When I first tried pumpkin pie, I was around seven years old. I remember wondering why anyone in their right mind would turn a vegetable into a dessert.

I’m not sure what caused the change of heart, but after years of dislike, I somehow realized pumpkin pie was one of my favorite desserts.

It could be the novelty of a dessert you only enjoy on special occasions (Christmas, Thanksgiving, birthdays, etc.) Those treats always seem extra special. Maybe it was changing tastebuds that only come with age. Whatever it was that changed my mind, I am ever so glad it did.

This pumpkin pie uses my spelled flour vegan pie crust. I like knowing my desserts are whole grain and filled with fiber. I’m weird that way.

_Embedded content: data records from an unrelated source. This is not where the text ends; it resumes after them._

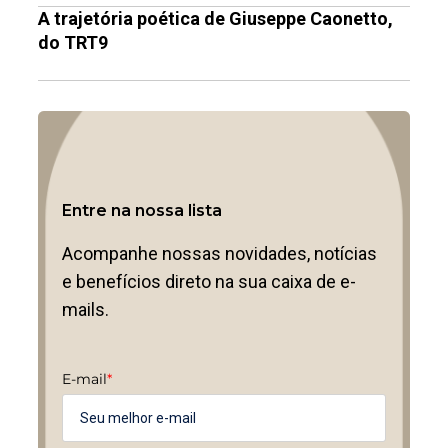
A trajetória poética de Giuseppe Caonetto,
do TRT9
Entre na nossa lista
Acompanhe nossas novidades, notícias
e benefícios direto na sua caixa de e-
mails.
E-mail
*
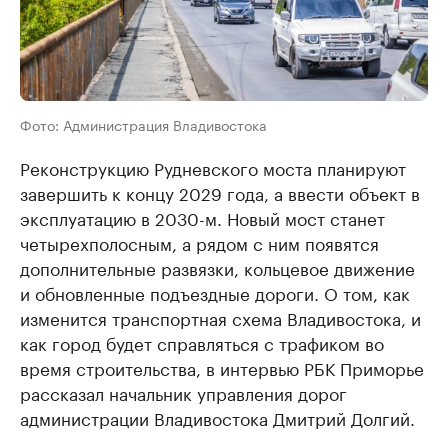
Фото: Администрация Владивостока
Реконструкцию Рудневского моста планируют
завершить к концу 2029 года, а ввести объект в
эксплуатацию в 2030-м. Новый мост станет
четырехполосным, а рядом с ним появятся
дополнительные развязки, кольцевое движение
и обновленные подъездные дороги. О том, как
изменится транспортная схема Владивостока, и
как город будет справляться с трафиком во
время строительства, в интервью РБК Приморье
рассказал начальник управления дорог
администрации Владивостока Дмитрий Долгий.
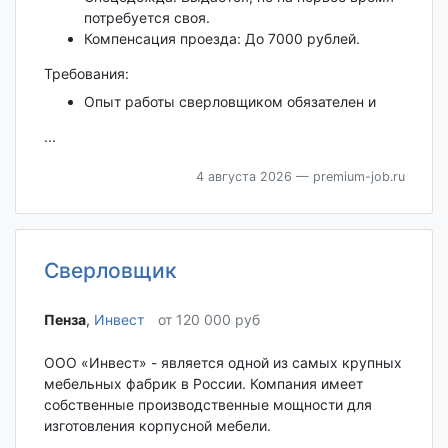
потребуется своя.
Компенсация проезда: До 7000 рублей.
Требования:
Опыт работы сверловщиком обязателен и
...
4 августа 2026
— premium-job.ru
Сверловщик
Пенза‎
,
Инвест
от 120 000 руб
ООО «Инвест» - является одной из самых крупных
мебельных фабрик в России. Компания имеет
собственные производственные мощности для
изготовления корпусной мебели.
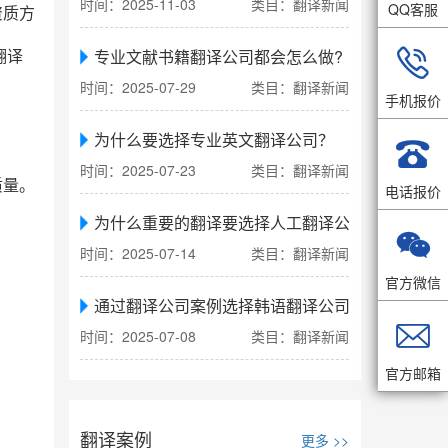
时间：2025-11-03
类目：翻译新闻
QQ客服
资质方

专业文献书籍翻译公司都会怎么做?
翻译
时间：2025-07-29
类目：翻译新闻
手机报价
为什么要选择专业英文翻译公司？

时间：2025-07-23
类目：翻译新闻
质量。
电话报价
为什么重要的翻译要选择人工翻译公司

时间：2025-07-14
类目：翻译新闻
官方微信
通过翻译公司案例选择韩语翻译公司

时间：2025-07-08
类目：翻译新闻
官方邮箱
翻译案例
更多 >>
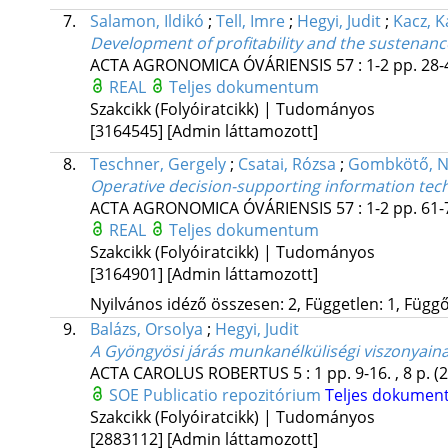
7.
Salamon, Ildikó
;
Tell, Imre
;
Hegyi, Judit
;
Kacz, K
Development of profitability and the sustenanc
ACTA AGRONOMICA ÓVÁRIENSIS
57
:
1-2
pp. 28-
REAL
Teljes dokumentum
Szakcikk (Folyóiratcikk) | Tudományos
[3164545]
[Admin láttamozott]
8.
Teschner, Gergely
;
Csatai, Rózsa
;
Gombkötő, N
Operative decision-supporting information tech
ACTA AGRONOMICA ÓVÁRIENSIS
57
:
1-2
pp. 61-
REAL
Teljes dokumentum
Szakcikk (Folyóiratcikk) | Tudományos
[3164901]
[Admin láttamozott]
Nyilvános idéző összesen: 2, Független: 1, Függő:
9.
Balázs, Orsolya
;
Hegyi, Judit
A Gyöngyösi járás munkanélküliségi viszonyaina
ACTA CAROLUS ROBERTUS
5
:
1
pp. 9-16. , 8 p.
(
SOE Publicatio repozitórium
Teljes dokume
Szakcikk (Folyóiratcikk) | Tudományos
[2883112]
[Admin láttamozott]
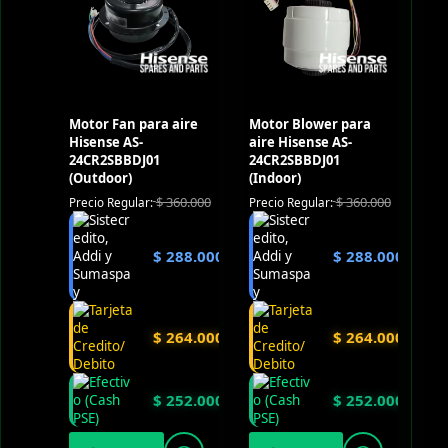
Motor Fan para aire
Motor Blower para
Hisense AS-
aire Hisense AS-
24CR2SBBDJ01
24CR2SBBDJ01
(Outdoor)
(Indoor)
$
360.000
$
360.000
Precio Regular:
Precio Regular:
$
288.000
$
288.000
$
264.000
$
264.000
$
252.000
$
252.000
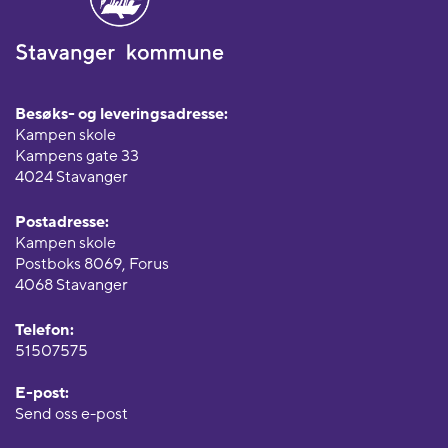
Besøks- og leveringsadresse:
Kampen skole
Kampens gate 33
4024 Stavanger
Postadresse:
Kampen skole
Postboks 8069, Forus
4068 Stavanger
Telefon:
51507575
E-post:
Send oss e-post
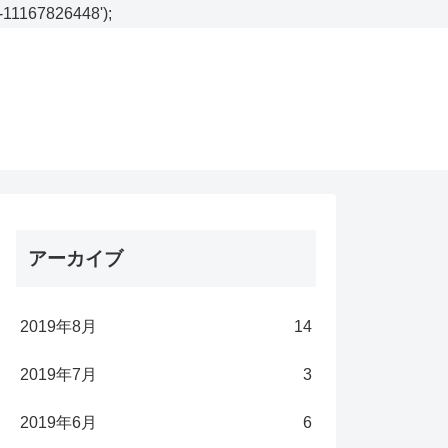
W-11167826448');
アーカイブ
2019年8月
14
2019年7月
3
2019年6月
6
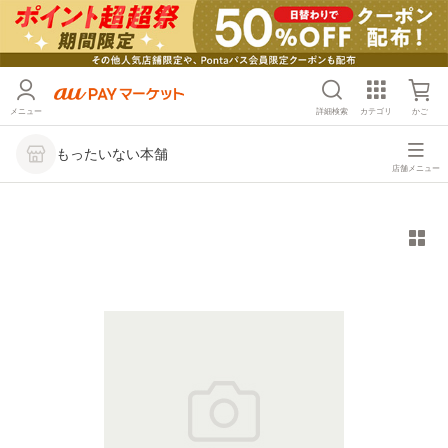
メニュー
詳細検索
カテゴリ
かご
もったいない本舗
店舗メニュー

I went little nuts with the spices. You could use pumpkin pie spice (I didn’t know the stuff existed until a year ago) but I encourage you to play around in your spice drawer and see what you come up with. I added ginger, which gave the pumpkin pie a bit of a spicy hit that was a surprising contrast to the caramel taste of the brown sugar. But I know many people have a love/hate relationship with ginger, so if you’re going to add it, do so little by little.

Since the pie is vegan, there are no eggs to set the filling. This means you absolutely must make sure to set the pie in the fridge before you serve it. If you skip this step, the pie is still going to taste awesome, but it’s going to be pretty liquidy. I’ve always eaten my pumpkin pie cold, so for me, this is just the way it should taste.
I’m still hanging on to summer, but this pumpkin pie will bring autumn into your kitchen with a big, wide grin. Print Pumpkin Pie Author: Katy’s Kitchen Prep time:  40 mins Cook time: 1-hour Total time:  1 hour 40 mins Yield: one 9-inch pie   A simple, vegan pumpkin pie with an amped-up spice factor. Ingredients The Crust

  • 1 and ¾ cup whole spelled flour
  • ¾ cup of coconut oil
  • ½ teaspoon salt
  • ½ teaspoon cinnamon
  • ½ cup ice water*

The Filling

  • 15 oz pumpkin puree (one can)
  • 1 package firm silken tofu, drained
  • ½ cup maple syrup
  • ¼ cup brown sugar
  • 1 teaspoon cinnamon
  • ½ teaspoon ground ginger
  • ½ teaspoon nutmeg
  • ¼ teaspoon cloves


  1. Make the crust. Measure out the coconut oil and place in a small bowl. Freeze for 15-20 minutes until solid.
  2. Pour about 1 cup of water into a small bowl and place a few ice cubes in the bowl.
  3. In a food processor (using the S-blade), add the flour, salt, and cinnamon. Pulse to combine. Add the chilled coconut oil and pulse until the coconut oil is pea-sized and the mixture looks crumbly.
  4. Add ¼ cup of ice water and pulse. If the dough has started to come together, proceed to the next step. If not, add a little more water and continue to pulse until the dough can be formed into a ball in your hands. I ended up using about ½ cup.
  5. Put a sheet of waxed paper on the countertop. Dump out the dough onto the waxed paper and form it into one disk. Wrap tightly with plastic wrap and place in the fridge until chilled (about 20 minutes or overnight.)
  6. Preheat the oven to 400F.
  7. Rinse out the food processor and make the filling. Add all filling ingredients to the food processor and processes on high until smooth (about 2 minutes), stopping to scrape down the sides as needed.
  8. Roll out the crust. Place a sheet of waxed paper on the counter and dust with flour. Set the disk of crust onto the sheet. Dust the rolling pin with flour. Roll carefully; turning the rolling pin often to make sure the crust stays even and circular. When the crust has thinned out a little (about ⅛ of an inch), carefully transfer it onto the pie plate (it works best if you flip the crust upside down into the dish.)
  9. Pour the filling into the crust.
  10. Bake at 400 F for 15 minutes. Then, turn the oven temperature to 350 F and bake for another 45 minutes or until a toothpick inserted into the center of the pie comes out mostly clean.
  11. Allow the pie to cool at room temperature for twenty minutes. Place the pie in the fridge for at least two hours until set.

Notes *You may need more or less depending on the humidity of your climate and the moisture in your flour. I ended up using about ½ cup. Trust your instincts.